Wednesday, March 28, 2012

At Cross Roads

Paulo Coelho says in one of his books that the gods reside at cross roads. Ready to help us choose the right path when we pray for guidance.

The toughest bit of a relationship is staying in it. Two people are brought together by their experiences, their similarities, mutual attraction and how effortless it is to be together. Later, this transforms into love. A stronger feeling keeping them together in the exclusion of others, whether married or not.

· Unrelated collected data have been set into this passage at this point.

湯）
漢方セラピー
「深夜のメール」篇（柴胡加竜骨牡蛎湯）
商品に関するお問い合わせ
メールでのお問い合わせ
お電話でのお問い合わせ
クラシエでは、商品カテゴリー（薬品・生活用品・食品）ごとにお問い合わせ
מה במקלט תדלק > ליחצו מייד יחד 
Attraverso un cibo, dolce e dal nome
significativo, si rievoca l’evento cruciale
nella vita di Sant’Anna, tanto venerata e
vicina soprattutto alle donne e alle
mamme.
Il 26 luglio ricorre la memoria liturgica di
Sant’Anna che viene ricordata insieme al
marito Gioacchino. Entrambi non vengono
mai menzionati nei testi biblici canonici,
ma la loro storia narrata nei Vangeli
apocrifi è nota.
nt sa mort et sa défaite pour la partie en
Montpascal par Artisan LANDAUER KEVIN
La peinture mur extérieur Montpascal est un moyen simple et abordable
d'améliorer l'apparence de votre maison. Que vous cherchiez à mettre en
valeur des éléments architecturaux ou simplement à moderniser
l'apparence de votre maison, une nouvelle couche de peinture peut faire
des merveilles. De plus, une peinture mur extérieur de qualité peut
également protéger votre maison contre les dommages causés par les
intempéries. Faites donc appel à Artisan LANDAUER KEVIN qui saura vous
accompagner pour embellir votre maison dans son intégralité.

In the course of the relationship, there will arise a conflict between the two. Mostly coming from their familial backgrounds and also how they each are separate and distinct individuals. Example, I always fault my sister's partner for not placing any importance in celebrating my sister's birthday. I expect a grand gesture from him to her because that is what my sister got in our family. I recently told my mum about it and she told me that he is that way because in his family, birthdays just flew by and in the actual sense, I was bothering him by asking him to go all out for my sister.

Noted.

My relationship with Mr. Man is no different. However from mum's wise words, I now know how to tread when it comes to such. The difficulty I am currently facing is the part where as an individual, I am also in this relationship. Clashes arise. Sometimes it seems my personality is more at fault and that I am the cause of every strife in our relationship. I know that's the position but I can't help but feel that way. Or is it self pity? Or my aloof nature?

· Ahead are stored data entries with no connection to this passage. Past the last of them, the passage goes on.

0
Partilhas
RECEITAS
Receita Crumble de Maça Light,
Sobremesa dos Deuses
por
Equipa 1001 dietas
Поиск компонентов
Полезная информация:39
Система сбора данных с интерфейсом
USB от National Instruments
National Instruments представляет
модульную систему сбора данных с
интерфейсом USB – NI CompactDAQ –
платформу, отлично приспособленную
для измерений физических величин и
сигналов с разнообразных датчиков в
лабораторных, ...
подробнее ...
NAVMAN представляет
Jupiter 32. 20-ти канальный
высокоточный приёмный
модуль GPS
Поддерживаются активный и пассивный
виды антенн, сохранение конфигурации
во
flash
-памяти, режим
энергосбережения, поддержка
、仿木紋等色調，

Currently, Mr. Man and I have an issue... I really don't know what the issue is though. What I know is I have a smart mouth and the connection between the logical part of brain and my smart mouth were cut along with the fibre optic cable. Maybe that's the issue. Or forms part of it. It must definitely form part of it.

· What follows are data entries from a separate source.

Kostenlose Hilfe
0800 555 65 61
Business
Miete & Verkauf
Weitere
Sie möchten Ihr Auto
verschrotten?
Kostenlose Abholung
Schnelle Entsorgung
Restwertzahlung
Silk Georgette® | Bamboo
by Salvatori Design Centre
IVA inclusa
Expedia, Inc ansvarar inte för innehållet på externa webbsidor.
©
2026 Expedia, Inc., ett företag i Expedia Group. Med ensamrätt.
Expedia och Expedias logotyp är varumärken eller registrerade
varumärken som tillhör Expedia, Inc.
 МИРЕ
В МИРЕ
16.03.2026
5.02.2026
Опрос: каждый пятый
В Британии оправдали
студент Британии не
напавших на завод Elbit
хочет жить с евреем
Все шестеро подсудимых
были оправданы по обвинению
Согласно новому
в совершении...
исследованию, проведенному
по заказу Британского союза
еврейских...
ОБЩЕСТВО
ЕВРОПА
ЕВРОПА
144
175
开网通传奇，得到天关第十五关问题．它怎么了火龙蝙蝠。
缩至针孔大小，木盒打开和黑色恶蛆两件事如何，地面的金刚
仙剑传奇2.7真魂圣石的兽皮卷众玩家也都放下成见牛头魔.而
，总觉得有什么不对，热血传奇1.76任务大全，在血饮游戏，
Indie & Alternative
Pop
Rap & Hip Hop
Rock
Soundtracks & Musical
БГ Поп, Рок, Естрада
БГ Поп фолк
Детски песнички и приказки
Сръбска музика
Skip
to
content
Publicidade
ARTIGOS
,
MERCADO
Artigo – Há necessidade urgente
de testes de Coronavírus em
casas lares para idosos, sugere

I have very few friends. The few that I have, I hold very close to my heart. I have a bond with all of them which I hope will last forever. Recently, one of these few friends passed away. For some time there, I did not know how to react. Then the tears came, then denial, then anger and acceptance. I could not make it to his funeral but thanks to facebook, I virtually attended it. What hurt most is that this friend was so full of life! So young. Friend to hundreds of people! If only I could touch as many lives as he did! The most likeable person. Where he was, laughter followed. I only had good times wit him. SUre, we had rough patches. But those all went away with a good laugh. I wrote him an email to say goodbye.. I know he wont read it but in my own way, I paid my last respects.

Should this, then, affect my relationship with Mr. Man? I do not see any problem here, do you? What led to my smart answers to Mr. Man was the insinuation that my friend and I were closer than I would like to admit. I don't know the meaning if 'closer' in this instance. What I know is I had good times with my friend. We joked around, had a pet name for each other, listened to a song that always made us giggle and now he's dead.

That is my truth.

I do not know how to handle this situation. Mr. Man and I are somewhere between talking and not talking to each other. I only hope we can resolve this matter and our relationship gets back on track.

O gods at the cross roads. Guide us.